Big Pharma company Bayer’s $66 billion buyout of the world’s largest genetically modified seed maker Monsanto could leave one company controlling the bulk of food and drug production around the world. Oddly, though, this frightening scenario is receiving scant attention in the mainstream press despite its implications.
By James Spounias
German pharmaceutical powerhouse Bayer announced its plan to purchase the American company, Monsanto, best known for its proliferation of glyphosates and genetically modified organisms (GMOs), in a $66 billion cash deal.
Even those outside the so-called clean foods movement are concerned because of the potential for monopolization of the food supply, not only in the U.S., but also in much of rest of the world.
Monsanto is best known for making Agent Orange, dioxin, PCBs, RoundUp (containing glyphosate), and aspartame.
Mike Papantonio, noted Florida trial lawyer and “The Ring of Fire” network radio host, told Thom Hartmann on RT’s news show on Sept. 16, 2016, “The Big Picture” that Monsanto’s true business “looks more like the cancer business,” noting that Monsanto has been hit for false advertising and bribing public officials.
Bayer has its own dark history, as well. In one deplorable example shared by Papantonio, Bayer’s Factor VIII, a blood clotting agent, was found to be tainted with HIV. After being forbidden from selling it in the U.S., Bayer sold it in Asian and Latin American countries without warnings, infecting people worldwide.
Bayer is also the maker of the controversial antibiotic known as Cipro, a fluoroquinolone, which now has a black box warning by the FDA, because the risks outweigh the benefits for moderate bacterial infections. The black box warning came after public outcry from many Americans who were given Cipro and other fluoroquinolones for mild to moderate infections and who suffered serious side effects.
Bayer also makes Xarelto, a blood thinner now the subject of many lawsuits because it is implicated in causing hemorrhagic strokes.
Aside from the checkered past of Bayer and Monsanto, establishment experts are expressing concern that food and drug prices will continue to rise.
Sen. Bernie Sanders (D-Vt.) told Reuters on Sept. 15, the Bayer/Monsanto merger is “a threat to all Americans.”
Sanders added: “These mergers boost the profits of huge corporations and leave Americans paying even higher prices.”
Some experts suggest the deal may not be approved by the U.S. Federal Trade Commission (FTC), even though the two powerhouses have substantial influence at all levels of federal government. David Balto, a former policy director at the FTC, stated Bayer and Monsanto “are in for a tough time.”

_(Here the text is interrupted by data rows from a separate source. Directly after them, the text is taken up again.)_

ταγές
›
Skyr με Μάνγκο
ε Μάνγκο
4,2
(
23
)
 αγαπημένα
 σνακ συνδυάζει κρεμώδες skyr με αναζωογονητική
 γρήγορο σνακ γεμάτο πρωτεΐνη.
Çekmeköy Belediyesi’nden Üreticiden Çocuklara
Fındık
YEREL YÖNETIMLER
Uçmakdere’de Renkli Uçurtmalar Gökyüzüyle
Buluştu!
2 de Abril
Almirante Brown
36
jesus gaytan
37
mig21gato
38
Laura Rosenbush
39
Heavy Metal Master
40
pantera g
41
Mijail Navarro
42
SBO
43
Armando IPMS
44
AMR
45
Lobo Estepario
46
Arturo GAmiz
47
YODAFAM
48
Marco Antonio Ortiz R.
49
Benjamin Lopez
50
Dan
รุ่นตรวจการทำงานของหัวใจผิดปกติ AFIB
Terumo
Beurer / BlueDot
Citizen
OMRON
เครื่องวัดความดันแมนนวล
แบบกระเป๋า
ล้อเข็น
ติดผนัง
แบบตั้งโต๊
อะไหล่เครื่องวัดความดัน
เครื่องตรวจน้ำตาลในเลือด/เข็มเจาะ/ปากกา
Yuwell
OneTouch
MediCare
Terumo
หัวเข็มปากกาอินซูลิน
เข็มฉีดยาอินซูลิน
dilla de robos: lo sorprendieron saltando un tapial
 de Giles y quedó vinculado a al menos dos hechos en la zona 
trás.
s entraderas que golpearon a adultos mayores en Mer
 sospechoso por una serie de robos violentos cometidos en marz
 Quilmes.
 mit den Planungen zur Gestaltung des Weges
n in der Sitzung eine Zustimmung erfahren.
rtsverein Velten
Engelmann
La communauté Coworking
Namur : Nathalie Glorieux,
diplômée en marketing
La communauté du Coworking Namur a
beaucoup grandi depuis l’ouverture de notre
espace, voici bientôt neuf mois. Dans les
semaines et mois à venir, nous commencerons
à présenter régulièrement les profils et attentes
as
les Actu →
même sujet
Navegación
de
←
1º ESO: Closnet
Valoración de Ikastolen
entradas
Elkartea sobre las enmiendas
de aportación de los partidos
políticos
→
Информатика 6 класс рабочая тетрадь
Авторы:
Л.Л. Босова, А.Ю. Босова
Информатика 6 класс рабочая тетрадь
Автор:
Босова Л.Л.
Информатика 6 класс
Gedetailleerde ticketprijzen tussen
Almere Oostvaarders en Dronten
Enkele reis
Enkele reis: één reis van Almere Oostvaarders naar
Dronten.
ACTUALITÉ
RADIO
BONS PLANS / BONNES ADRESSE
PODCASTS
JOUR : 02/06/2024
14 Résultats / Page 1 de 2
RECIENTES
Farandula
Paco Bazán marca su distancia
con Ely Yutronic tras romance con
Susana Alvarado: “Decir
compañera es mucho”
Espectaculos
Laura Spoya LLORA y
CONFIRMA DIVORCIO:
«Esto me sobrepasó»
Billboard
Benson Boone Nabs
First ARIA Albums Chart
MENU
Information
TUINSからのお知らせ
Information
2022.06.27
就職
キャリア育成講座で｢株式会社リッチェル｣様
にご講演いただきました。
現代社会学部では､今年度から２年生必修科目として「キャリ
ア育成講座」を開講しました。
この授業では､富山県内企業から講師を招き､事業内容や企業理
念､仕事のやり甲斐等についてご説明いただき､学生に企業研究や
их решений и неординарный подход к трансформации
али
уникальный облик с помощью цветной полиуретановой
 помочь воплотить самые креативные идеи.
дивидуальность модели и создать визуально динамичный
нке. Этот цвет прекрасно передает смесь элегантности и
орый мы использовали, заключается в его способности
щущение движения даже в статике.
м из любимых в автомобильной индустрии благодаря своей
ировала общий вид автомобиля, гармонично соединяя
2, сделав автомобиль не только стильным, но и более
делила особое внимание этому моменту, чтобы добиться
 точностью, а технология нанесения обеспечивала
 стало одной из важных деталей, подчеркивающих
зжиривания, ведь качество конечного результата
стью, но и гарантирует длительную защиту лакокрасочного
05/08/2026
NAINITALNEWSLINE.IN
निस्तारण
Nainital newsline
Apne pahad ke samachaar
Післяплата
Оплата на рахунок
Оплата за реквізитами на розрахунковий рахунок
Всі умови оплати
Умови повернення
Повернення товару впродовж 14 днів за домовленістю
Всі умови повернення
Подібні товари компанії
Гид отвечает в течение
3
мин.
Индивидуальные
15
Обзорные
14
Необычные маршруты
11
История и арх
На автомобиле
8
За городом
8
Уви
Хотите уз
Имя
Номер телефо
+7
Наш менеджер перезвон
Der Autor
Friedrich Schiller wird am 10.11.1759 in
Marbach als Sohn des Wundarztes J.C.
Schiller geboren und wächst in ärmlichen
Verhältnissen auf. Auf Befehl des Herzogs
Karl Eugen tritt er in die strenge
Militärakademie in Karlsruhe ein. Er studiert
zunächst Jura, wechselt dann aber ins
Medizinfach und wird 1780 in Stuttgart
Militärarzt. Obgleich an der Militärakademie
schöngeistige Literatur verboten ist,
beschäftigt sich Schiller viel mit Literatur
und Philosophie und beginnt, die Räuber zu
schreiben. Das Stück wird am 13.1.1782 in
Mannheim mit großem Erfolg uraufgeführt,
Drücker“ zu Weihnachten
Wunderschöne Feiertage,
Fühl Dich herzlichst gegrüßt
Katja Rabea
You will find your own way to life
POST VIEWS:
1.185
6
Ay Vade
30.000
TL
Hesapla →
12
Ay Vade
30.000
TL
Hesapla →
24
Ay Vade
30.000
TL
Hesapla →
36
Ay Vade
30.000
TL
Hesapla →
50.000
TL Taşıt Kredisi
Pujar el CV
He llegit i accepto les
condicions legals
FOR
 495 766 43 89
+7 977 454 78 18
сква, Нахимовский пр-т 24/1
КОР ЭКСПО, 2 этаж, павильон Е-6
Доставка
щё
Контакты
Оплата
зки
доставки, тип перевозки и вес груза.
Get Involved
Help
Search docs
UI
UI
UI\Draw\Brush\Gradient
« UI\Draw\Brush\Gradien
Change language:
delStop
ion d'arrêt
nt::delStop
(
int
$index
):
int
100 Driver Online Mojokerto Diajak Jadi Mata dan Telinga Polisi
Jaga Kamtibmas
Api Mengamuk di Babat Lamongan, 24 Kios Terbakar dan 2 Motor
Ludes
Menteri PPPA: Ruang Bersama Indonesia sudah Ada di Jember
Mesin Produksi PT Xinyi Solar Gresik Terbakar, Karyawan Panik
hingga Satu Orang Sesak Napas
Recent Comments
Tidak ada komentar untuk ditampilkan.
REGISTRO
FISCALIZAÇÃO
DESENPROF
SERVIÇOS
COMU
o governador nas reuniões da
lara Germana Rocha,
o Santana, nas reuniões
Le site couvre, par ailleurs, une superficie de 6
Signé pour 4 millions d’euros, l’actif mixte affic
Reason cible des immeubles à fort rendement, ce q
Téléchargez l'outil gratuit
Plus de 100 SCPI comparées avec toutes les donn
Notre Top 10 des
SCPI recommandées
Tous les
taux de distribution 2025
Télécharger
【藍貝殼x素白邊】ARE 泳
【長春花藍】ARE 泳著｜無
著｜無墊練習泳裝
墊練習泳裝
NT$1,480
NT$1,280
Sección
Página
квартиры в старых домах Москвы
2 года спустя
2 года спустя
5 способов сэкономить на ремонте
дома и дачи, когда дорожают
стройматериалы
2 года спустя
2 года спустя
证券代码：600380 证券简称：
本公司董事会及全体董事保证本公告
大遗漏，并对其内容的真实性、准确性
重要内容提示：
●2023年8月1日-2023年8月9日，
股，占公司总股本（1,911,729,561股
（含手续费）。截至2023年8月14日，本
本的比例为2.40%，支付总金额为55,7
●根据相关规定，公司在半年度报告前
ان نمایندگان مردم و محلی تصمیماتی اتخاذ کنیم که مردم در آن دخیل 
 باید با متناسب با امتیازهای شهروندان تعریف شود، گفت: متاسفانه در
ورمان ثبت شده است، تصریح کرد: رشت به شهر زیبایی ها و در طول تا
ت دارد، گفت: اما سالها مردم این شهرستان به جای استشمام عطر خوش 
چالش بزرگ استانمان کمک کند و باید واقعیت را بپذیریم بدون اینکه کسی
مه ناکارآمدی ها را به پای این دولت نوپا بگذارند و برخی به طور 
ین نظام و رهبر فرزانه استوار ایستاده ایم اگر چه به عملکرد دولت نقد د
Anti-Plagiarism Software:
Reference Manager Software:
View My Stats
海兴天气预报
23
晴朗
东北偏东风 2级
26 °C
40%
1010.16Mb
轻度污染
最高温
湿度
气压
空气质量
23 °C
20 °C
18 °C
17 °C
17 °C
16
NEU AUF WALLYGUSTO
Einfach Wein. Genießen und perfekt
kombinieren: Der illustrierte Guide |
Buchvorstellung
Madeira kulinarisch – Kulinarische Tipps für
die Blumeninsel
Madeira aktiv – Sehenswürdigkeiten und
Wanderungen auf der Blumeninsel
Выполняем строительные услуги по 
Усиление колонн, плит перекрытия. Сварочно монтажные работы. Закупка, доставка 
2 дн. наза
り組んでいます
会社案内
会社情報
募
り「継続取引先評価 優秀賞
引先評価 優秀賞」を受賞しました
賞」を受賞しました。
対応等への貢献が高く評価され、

Sen. Chuck Grassley (R-Iowa) scheduled a hearing for Tuesday, Sept. 20 to start investigating the merger in light of his farming community constituents who are concerned that seed and chemical costs will substantially rise.
Grassley wrote in a statement: “Iowa farmers who I’ve spoken with are worried about rising input costs, especially in an increasingly weak agriculture economy.”
Grassley continued: “[The Bayer/Monsanto merger] announcement will only heighten those concerns. As mergers continue to occur in the seed, agrochemical, and fertilizer industries, federal antitrust regulators must be ever more vigilant to ensure a robust competitive environment in this important sector.”
Papantonio was less diplomatic when he made the point that American law now deems corporations to have the same legal status as people, saying Bayer and Monsanto are “people who should probably be in prison, rather than engaging in mergers.”